An estimated 500,000 people took the streets in the city on Friday night in a show of support for the pro-independence movement.

The protests soon turned violent as hundreds of masked people surrounded the police's headquarters - with clashes continuing late into the night.

So far, rioters have thrown petrol bombs, acid and concrete at the police, as well as setting hundreds of bins on fire and using nails to damage police vehicles.

Some protesters even threw fireworks at a police helicopter - but no serious damage was caused.

More from Barcelona

Police dressed in riot gear have fought back using rubber bullets, tear gas and water cannon while dressed in riot gear.

Officials estimate that more than 500 people have been injured during the violence, including both police and rioters, with 18 people still in hospital. One of them is believed to be in a serious condition.

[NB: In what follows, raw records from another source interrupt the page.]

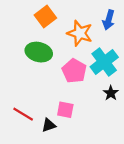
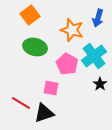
orange square: (45, 17) -> (30, 15), moved
pink square: (65, 110) -> (51, 88), moved
black triangle: (49, 125) -> (44, 113), size x1.5

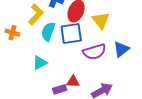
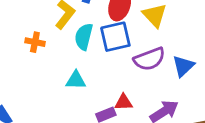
blue triangle: (121, 49) -> (183, 66), moved
cyan triangle: (40, 63) -> (76, 80), turned 35

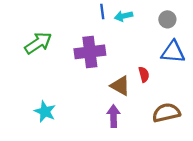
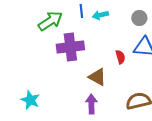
green arrow: (38, 43) -> (50, 21), moved
red semicircle: (144, 74) -> (120, 57), moved

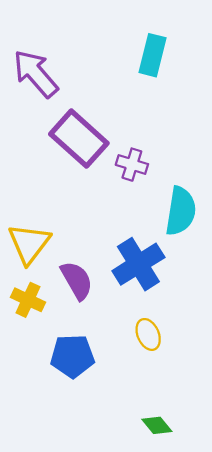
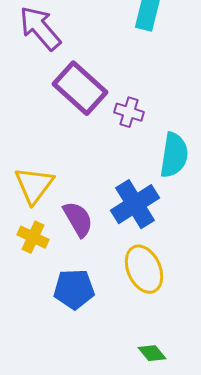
yellow ellipse: (148, 334) -> (144, 269), size x1.6

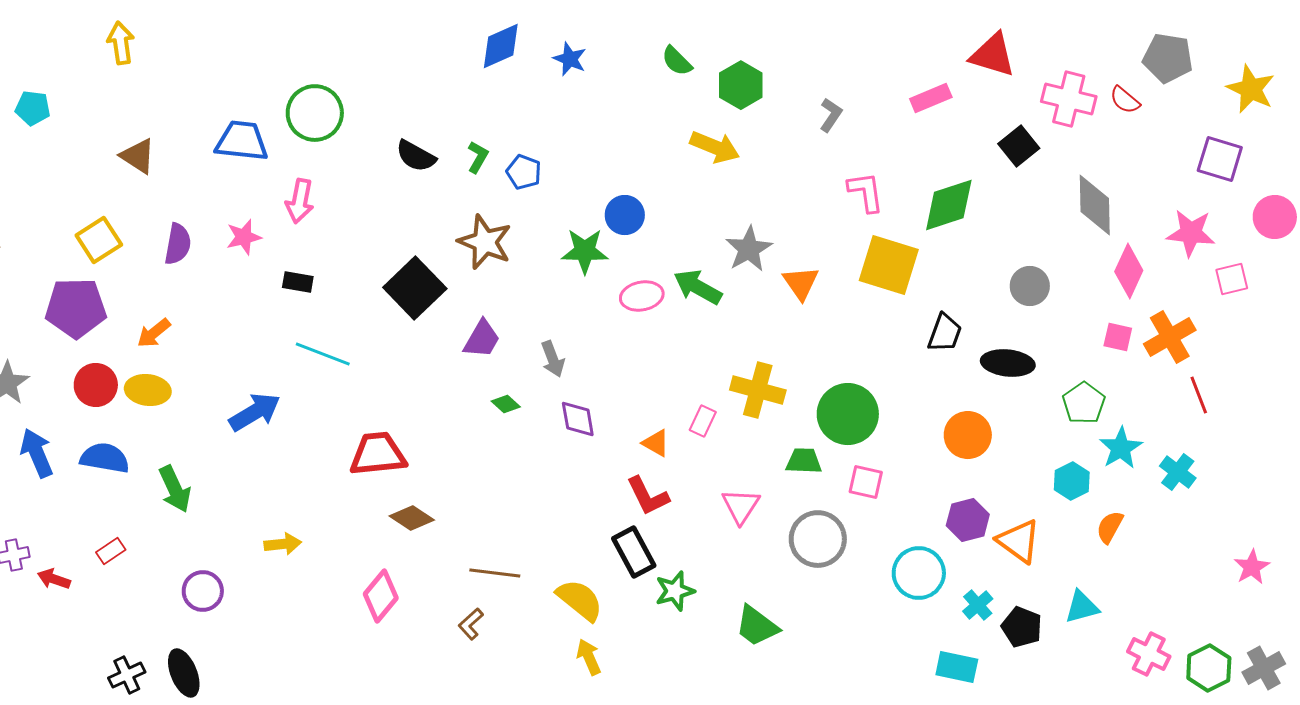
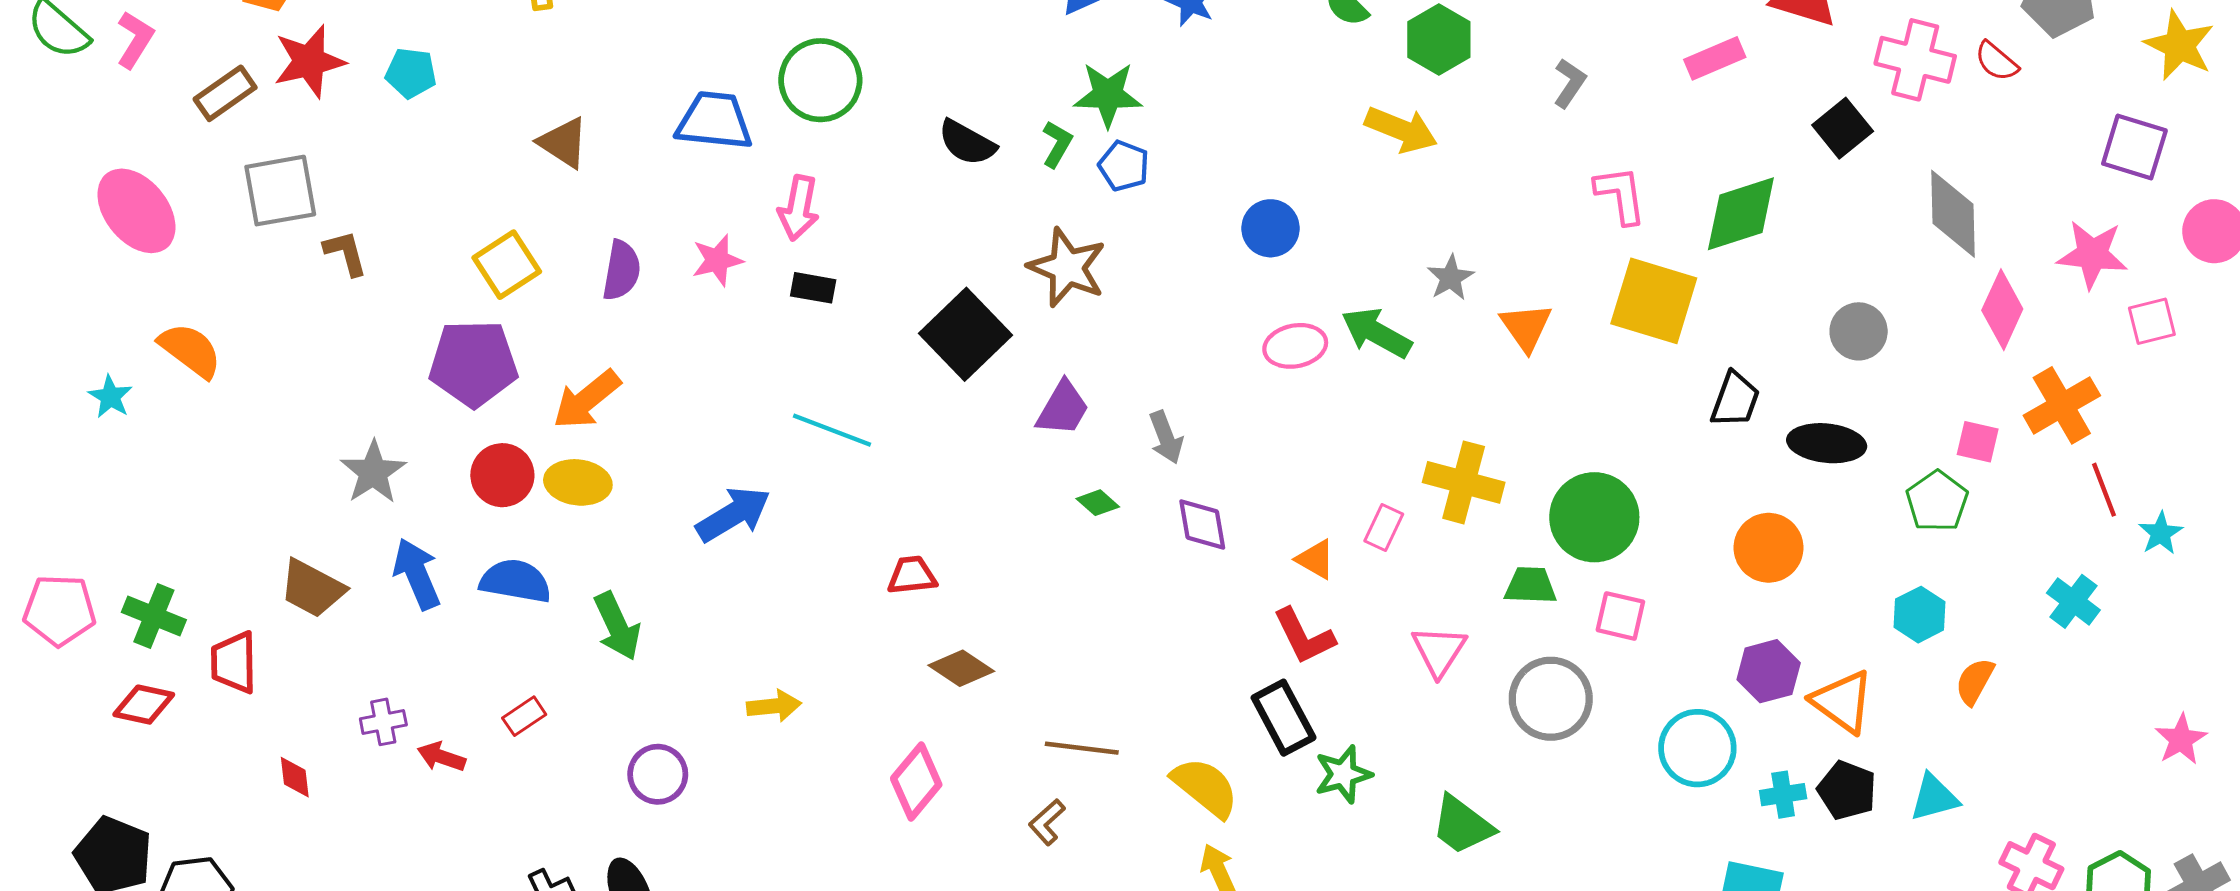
gray star: (749, 249) -> (1451, 278), size x0.7
green star: (585, 251) -> (1108, 95), moved
black rectangle: (298, 282) -> (813, 288), moved
orange arrow: (154, 333) -> (587, 400), size x1.4
pink square: (1118, 337) -> (1978, 442), moved
cyan star: (1121, 448) -> (2161, 533), moved, size x0.7
red trapezoid: (378, 454) -> (912, 575), size x0.6
cyan cross: (978, 605) -> (1783, 795), turned 32
black pentagon: (1022, 627) -> (1847, 790), moved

BARCELONA, SPAIN - OCTOBER 18 People move dumpster to mount barricades during a night clashes in the streets following a week of protests over the jail sentences given to separatist politicians by Spain’s Supreme Court, on October 18, 2019 in Barcelona, Spain. Nine Catalan pro-independence leaders were sentenced earlier this week to varying jail terms for sedition, in relation to the 2017 independence referendum. (Photo by Clara Margais/Getty Images)
Image: Police have been using rubber bullets to repel protesters

According to Fernando Grande-Marlaska, Spain's interior minister, 101 police officers were injured during Friday's violence alone - and more than 250 police vehicles have been seriously damaged during the week's protests.

Mr Grande-Marlaska has asked Catalonia's president to condemn the violence and express support for the police.

Catalan leader Quim Torra has told protesters to stop using violence and respect the huge separatist movement in the region, whereas the vice president, Pere Aragones, criticised the police's aggressive tactics.

Thousands of protesters started a 100 kilometer (60 miles) march on Barcelona from regional cities
Huge protests in Barcelona

Mr Torra used a television address on Saturday to demand a meeting with Spanish Prime Minister Pedro Sanchez, in order to push his secession agenda and discuss freeing the people who were imprisoned on Monday, saying: "We ask once again the acting Spanish PM to set the date and time to sit with us at a negotiating table.

"Today this is more necessary than ever before."

Mr Sanchez's office responded saying he would enter into dialogue, so long as it is within the law.